*Your objective*:
Would you give the entries below again in full, exactly as they stand?

*Given data*:
-- Opening Marker --

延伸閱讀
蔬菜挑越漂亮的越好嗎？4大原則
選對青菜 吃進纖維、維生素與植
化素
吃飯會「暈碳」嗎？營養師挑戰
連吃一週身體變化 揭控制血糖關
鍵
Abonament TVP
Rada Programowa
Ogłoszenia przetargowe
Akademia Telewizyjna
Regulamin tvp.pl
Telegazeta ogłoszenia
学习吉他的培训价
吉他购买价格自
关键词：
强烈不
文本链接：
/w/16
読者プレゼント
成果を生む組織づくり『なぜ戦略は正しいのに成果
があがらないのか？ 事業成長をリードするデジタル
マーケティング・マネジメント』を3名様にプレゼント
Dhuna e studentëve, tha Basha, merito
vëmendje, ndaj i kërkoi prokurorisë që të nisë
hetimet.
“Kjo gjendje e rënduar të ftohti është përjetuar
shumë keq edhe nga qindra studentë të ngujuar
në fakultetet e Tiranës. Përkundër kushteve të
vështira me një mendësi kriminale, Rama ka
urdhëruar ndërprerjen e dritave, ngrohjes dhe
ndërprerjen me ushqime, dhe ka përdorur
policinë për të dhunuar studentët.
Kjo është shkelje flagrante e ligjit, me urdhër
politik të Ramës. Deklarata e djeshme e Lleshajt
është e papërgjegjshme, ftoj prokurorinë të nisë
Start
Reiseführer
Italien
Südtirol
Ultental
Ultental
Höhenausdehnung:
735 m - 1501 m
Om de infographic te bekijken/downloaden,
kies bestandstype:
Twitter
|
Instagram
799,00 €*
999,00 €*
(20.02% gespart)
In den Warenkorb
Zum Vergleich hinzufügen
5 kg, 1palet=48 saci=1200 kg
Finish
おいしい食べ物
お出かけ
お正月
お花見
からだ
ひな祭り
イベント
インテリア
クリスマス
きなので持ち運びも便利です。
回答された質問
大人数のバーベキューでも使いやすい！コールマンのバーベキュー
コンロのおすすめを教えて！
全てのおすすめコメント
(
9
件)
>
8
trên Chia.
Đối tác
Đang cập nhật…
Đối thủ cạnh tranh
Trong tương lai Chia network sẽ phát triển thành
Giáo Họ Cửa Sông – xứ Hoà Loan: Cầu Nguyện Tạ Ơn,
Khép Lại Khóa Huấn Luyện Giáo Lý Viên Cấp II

-- Closing Marker --

*Answer to the problem*:
延伸閱讀
蔬菜挑越漂亮的越好嗎？4大原則
選對青菜 吃進纖維、維生素與植
化素
吃飯會「暈碳」嗎？營養師挑戰
連吃一週身體變化 揭控制血糖關
鍵
Abonament TVP
Rada Programowa
Ogłoszenia przetargowe
Akademia Telewizyjna
Regulamin tvp.pl
Telegazeta ogłoszenia
学习吉他的培训价
吉他购买价格自
关键词：
强烈不
文本链接：
/w/16
読者プレゼント
成果を生む組織づくり『なぜ戦略は正しいのに成果
があがらないのか？ 事業成長をリードするデジタル
マーケティング・マネジメント』を3名様にプレゼント
Dhuna e studentëve, tha Basha, merito
vëmendje, ndaj i kërkoi prokurorisë që të nisë
hetimet.
“Kjo gjendje e rënduar të ftohti është përjetuar
shumë keq edhe nga qindra studentë të ngujuar
në fakultetet e Tiranës. Përkundër kushteve të
vështira me një mendësi kriminale, Rama ka
urdhëruar ndërprerjen e dritave, ngrohjes dhe
ndërprerjen me ushqime, dhe ka përdorur
policinë për të dhunuar studentët.
Kjo është shkelje flagrante e ligjit, me urdhër
politik të Ramës. Deklarata e djeshme e Lleshajt
është e papërgjegjshme, ftoj prokurorinë të nisë
Start
Reiseführer
Italien
Südtirol
Ultental
Ultental
Höhenausdehnung:
735 m - 1501 m
Om de infographic te bekijken/downloaden,
kies bestandstype:
Twitter
|
Instagram
799,00 €*
999,00 €*
(20.02% gespart)
In den Warenkorb
Zum Vergleich hinzufügen
5 kg, 1palet=48 saci=1200 kg
Finish
おいしい食べ物
お出かけ
お正月
お花見
からだ
ひな祭り
イベント
インテリア
クリスマス
きなので持ち運びも便利です。
回答された質問
大人数のバーベキューでも使いやすい！コールマンのバーベキュー
コンロのおすすめを教えて！
全てのおすすめコメント
(
9
件)
>
8
trên Chia.
Đối tác
Đang cập nhật…
Đối thủ cạnh tranh
Trong tương lai Chia network sẽ phát triển thành
Giáo Họ Cửa Sông – xứ Hoà Loan: Cầu Nguyện Tạ Ơn,
Khép Lại Khóa Huấn Luyện Giáo Lý Viên Cấp II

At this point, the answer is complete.